SUWA traces its origins back to when founder Kinomatsu Suwa first encountered a gemstone while visiting the home of his older brother, who was a metalsmith in Yokohama at the time. His fascination with its beauty started it all.
Foregoing succession of the family business selling traditional Japanese prints, he went out on his own and began dealing in gemstones in the year 1908.
In 1944, during the Second World War, the Japanese government prohibited ownership of precious metals and conducted forced purchases from citizens. During such times, the government would also optionally purchase the diamonds that were removed from jewelry.
SUWA founder Kinomatsu and second generation Kikuo were selected to the Diamond Appraisal Committee to establish prices for these diamonds. Their ability to judge the quality of diamonds was recognized by the Japanese government of the time.
During the 1950s, second generation Kikuo Suwa came across an Imperial jade (jadeite) possessing an extraordinary level of transparency. It left his possession once when he sold it, but after circulating around it eventually returned to Kikuo's hands.
Feeling that an item of such rare beauty must be preserved for posterity, Kikuo donated the Imperial jade to the National Museum of Nature and Science in Ueno, Tokyo. This Imperial jade was given the nickname "The Green Pepper."
In 1965, third generation Yasukazu Suwa became the first Japanese national to earn the degree of Graduate Gemologist (GG) from the Gemological Institute of America (GIA).
Since then, Yasukazu has flown around the world to gemstone-producing countries in search of beautiful gemstone material, establishing international supply routes in earnest.
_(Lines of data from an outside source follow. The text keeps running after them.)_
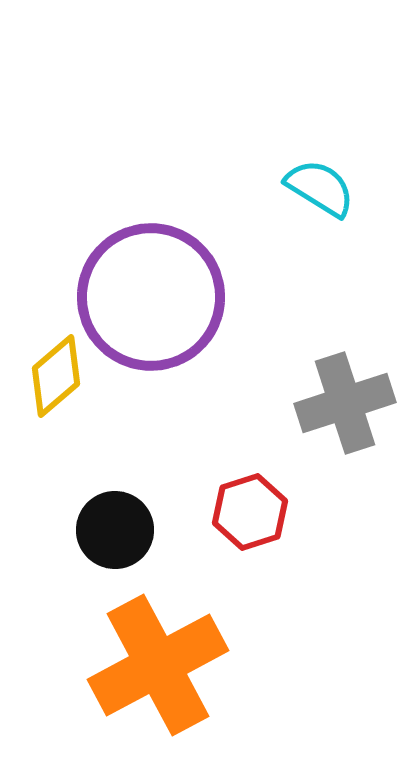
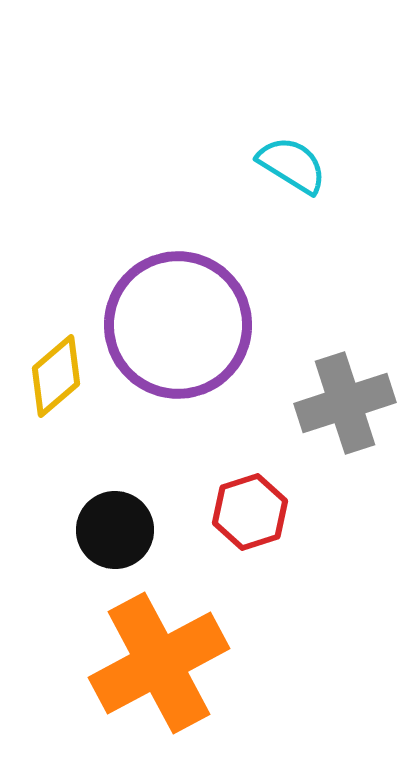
cyan semicircle: moved 28 px left, 23 px up
purple circle: moved 27 px right, 28 px down
orange cross: moved 1 px right, 2 px up
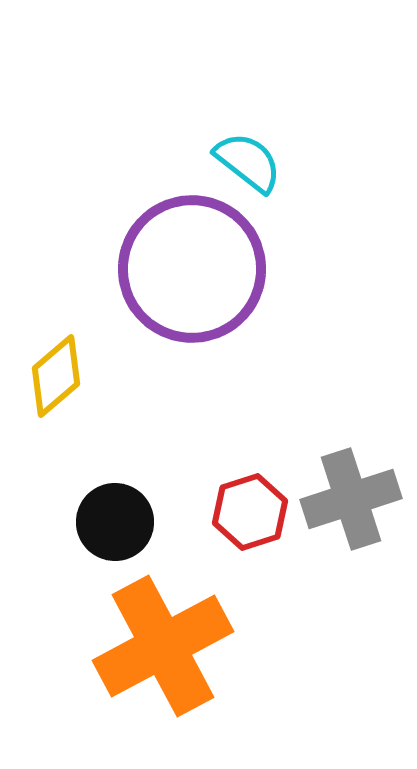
cyan semicircle: moved 44 px left, 3 px up; rotated 6 degrees clockwise
purple circle: moved 14 px right, 56 px up
gray cross: moved 6 px right, 96 px down
black circle: moved 8 px up
orange cross: moved 4 px right, 17 px up
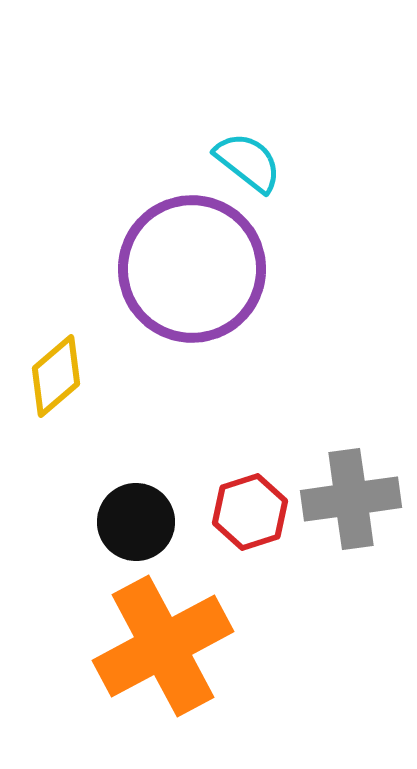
gray cross: rotated 10 degrees clockwise
black circle: moved 21 px right
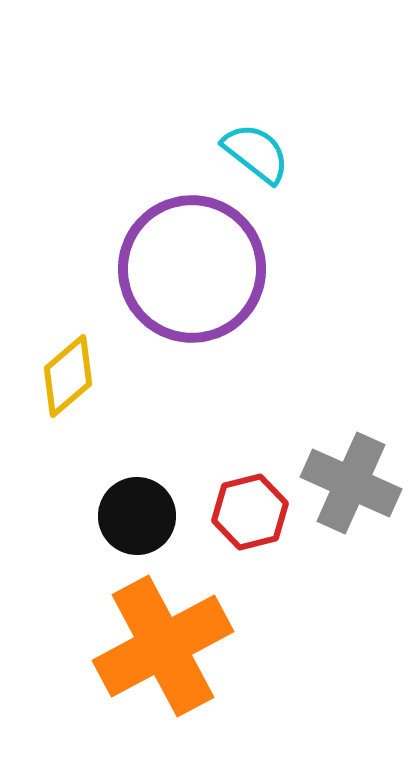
cyan semicircle: moved 8 px right, 9 px up
yellow diamond: moved 12 px right
gray cross: moved 16 px up; rotated 32 degrees clockwise
red hexagon: rotated 4 degrees clockwise
black circle: moved 1 px right, 6 px up
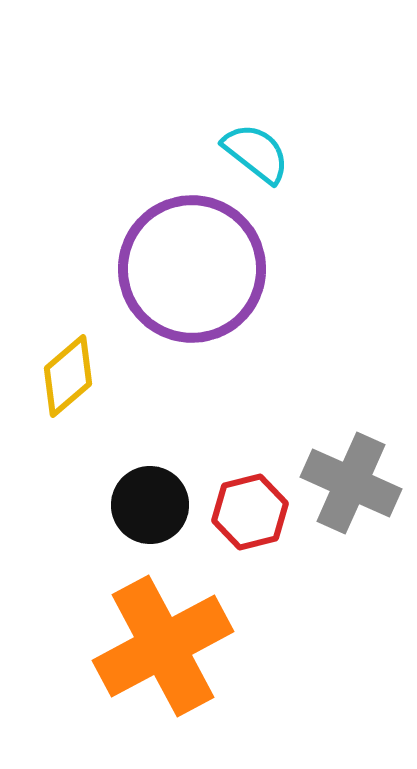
black circle: moved 13 px right, 11 px up
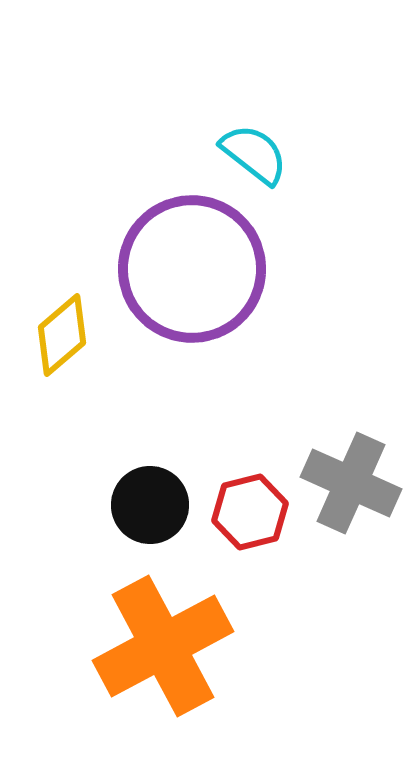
cyan semicircle: moved 2 px left, 1 px down
yellow diamond: moved 6 px left, 41 px up
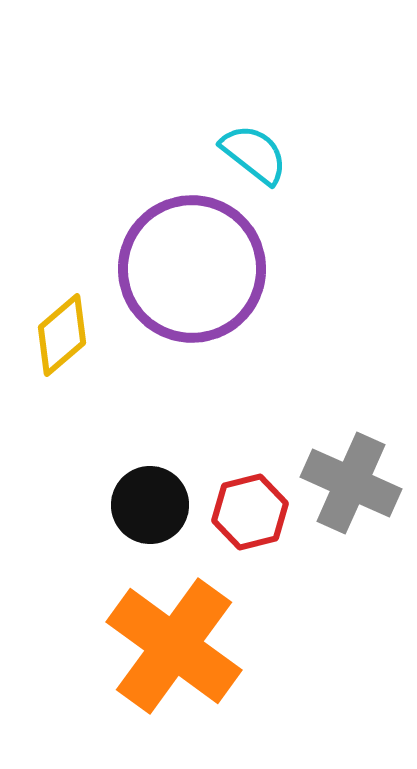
orange cross: moved 11 px right; rotated 26 degrees counterclockwise
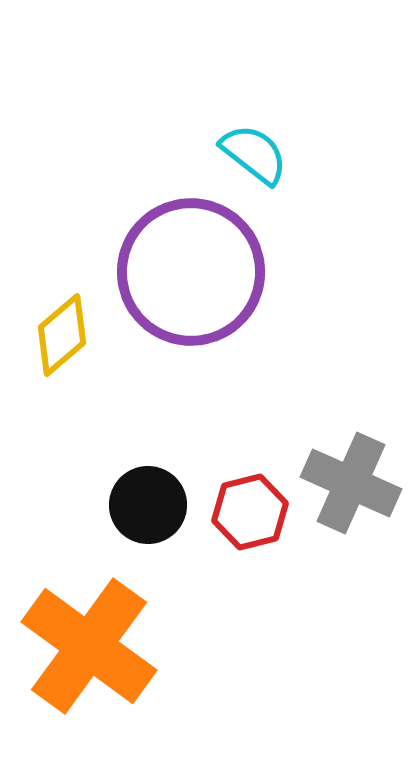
purple circle: moved 1 px left, 3 px down
black circle: moved 2 px left
orange cross: moved 85 px left
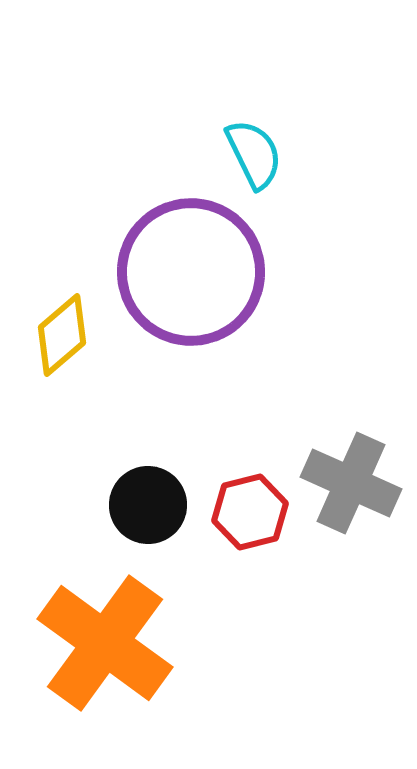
cyan semicircle: rotated 26 degrees clockwise
orange cross: moved 16 px right, 3 px up
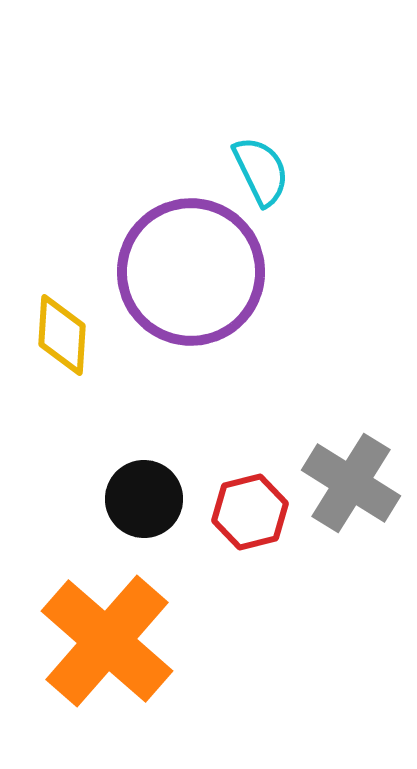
cyan semicircle: moved 7 px right, 17 px down
yellow diamond: rotated 46 degrees counterclockwise
gray cross: rotated 8 degrees clockwise
black circle: moved 4 px left, 6 px up
orange cross: moved 2 px right, 2 px up; rotated 5 degrees clockwise
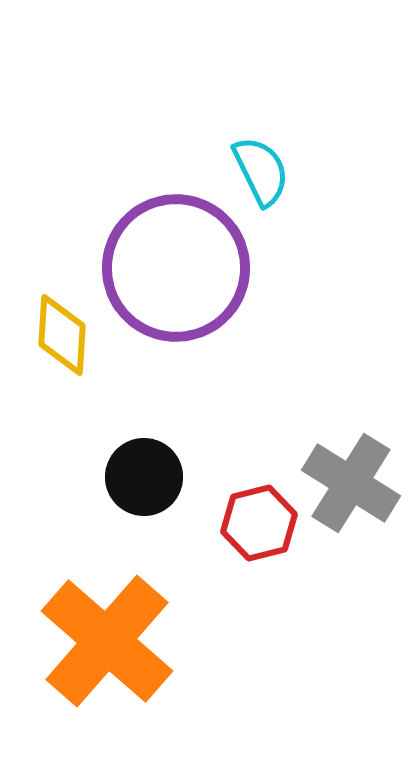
purple circle: moved 15 px left, 4 px up
black circle: moved 22 px up
red hexagon: moved 9 px right, 11 px down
In particular, he has visited the renowned emerald trading center of Bogotá, Colombia some 62 times.
After continuing research of the manufacture of beautiful jewelry domestically, third generation Yasukazu Suwa's desire to become an advocate for jewelry that people will enjoy wearing turned its focus toward the United States. In 1983, SUWA's high level of quality was recognized by jewelers in New York, and new business was started.
Since then, Yasukazu has crisscrossed the United States, and acceptance of SUWA's quality has resulted in increased dealings with jewelers across the country seeking SUWA jewelry.
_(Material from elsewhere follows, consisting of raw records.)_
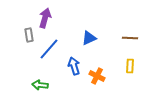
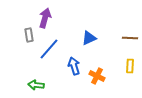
green arrow: moved 4 px left
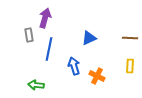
blue line: rotated 30 degrees counterclockwise
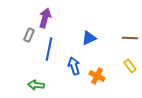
gray rectangle: rotated 32 degrees clockwise
yellow rectangle: rotated 40 degrees counterclockwise
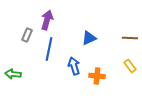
purple arrow: moved 2 px right, 2 px down
gray rectangle: moved 2 px left
orange cross: rotated 21 degrees counterclockwise
green arrow: moved 23 px left, 11 px up
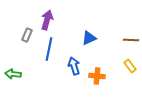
brown line: moved 1 px right, 2 px down
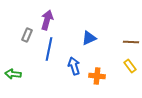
brown line: moved 2 px down
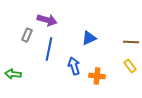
purple arrow: rotated 90 degrees clockwise
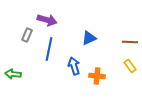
brown line: moved 1 px left
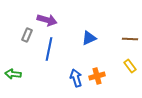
brown line: moved 3 px up
blue arrow: moved 2 px right, 12 px down
orange cross: rotated 21 degrees counterclockwise
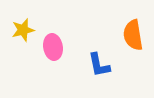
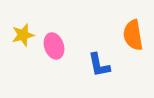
yellow star: moved 5 px down
pink ellipse: moved 1 px right, 1 px up; rotated 10 degrees counterclockwise
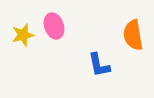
pink ellipse: moved 20 px up
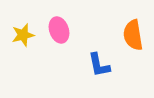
pink ellipse: moved 5 px right, 4 px down
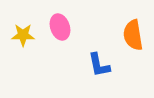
pink ellipse: moved 1 px right, 3 px up
yellow star: rotated 15 degrees clockwise
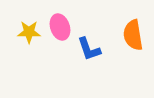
yellow star: moved 6 px right, 3 px up
blue L-shape: moved 10 px left, 16 px up; rotated 8 degrees counterclockwise
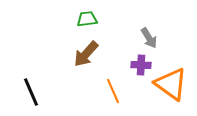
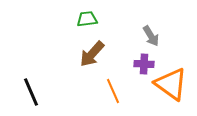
gray arrow: moved 2 px right, 2 px up
brown arrow: moved 6 px right
purple cross: moved 3 px right, 1 px up
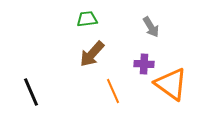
gray arrow: moved 9 px up
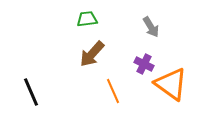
purple cross: rotated 24 degrees clockwise
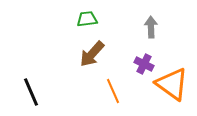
gray arrow: rotated 150 degrees counterclockwise
orange triangle: moved 1 px right
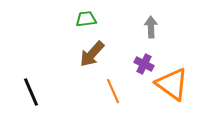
green trapezoid: moved 1 px left
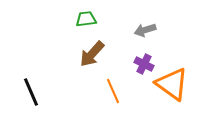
gray arrow: moved 6 px left, 3 px down; rotated 105 degrees counterclockwise
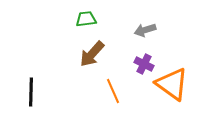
black line: rotated 24 degrees clockwise
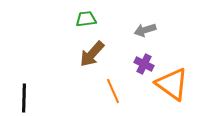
black line: moved 7 px left, 6 px down
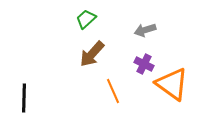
green trapezoid: rotated 35 degrees counterclockwise
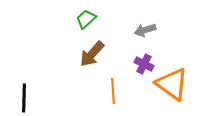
orange line: rotated 20 degrees clockwise
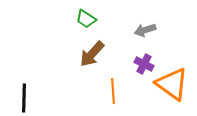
green trapezoid: rotated 105 degrees counterclockwise
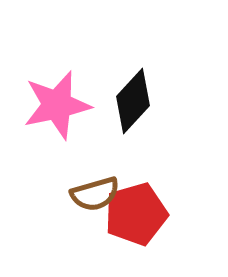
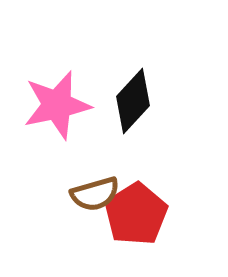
red pentagon: rotated 16 degrees counterclockwise
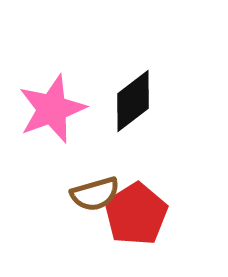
black diamond: rotated 10 degrees clockwise
pink star: moved 5 px left, 4 px down; rotated 8 degrees counterclockwise
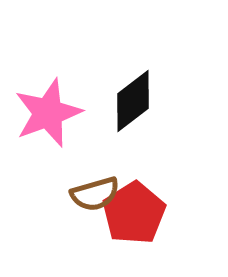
pink star: moved 4 px left, 4 px down
red pentagon: moved 2 px left, 1 px up
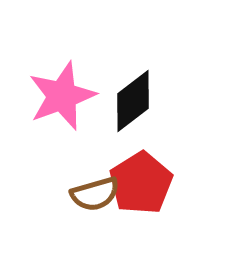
pink star: moved 14 px right, 17 px up
red pentagon: moved 7 px right, 30 px up
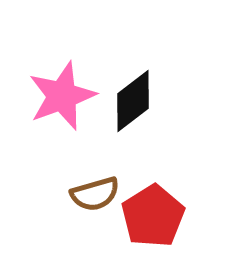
red pentagon: moved 12 px right, 33 px down
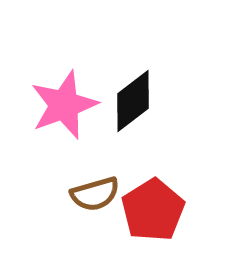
pink star: moved 2 px right, 9 px down
red pentagon: moved 6 px up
While expanding business in the United States, Yasukazu Suwa's desire to tell people about the beauty and enjoyment of gemstones appeared on the world stage in the form of a series of "Gemstones" books.
Based on his personal experiences while travelling over 300 times on international buying trips, Gemstones 1 – Judging Quality and Establishing Value was published in 1993, with its sequel Gemstones 2 being penned in 1997.
Following this, in 2000, Gemstones 3, featuring jewelry that brings out the beauty of gemstones, was published.
Entering the year 2000, SUWA expanded its domestic and overseas sales activities.
SUWA's jewelry was being sold in 11 cities through 19 outlets in the Japanese market. Overseas, the US market consisted of 35 stores in 25 cities, and 2 stores in 2 cities in Canada, for a total of 56 stores in 38 cities.
In December of 2009, Diamonds: Rough to Romance, jointly authored by Yasukazu Suwa and Mr. Andrew Coxon of DeBeers, was published.
Types of diamond rough, differences in quality by country of origin, and differences in the beauty of polished diamonds due to size and cut, were among the subjects published in this book, which was presented as "a new way to look at diamonds."
With an English translation published in 2010, and a Chinese version in 2011, the book is being read by people around the world.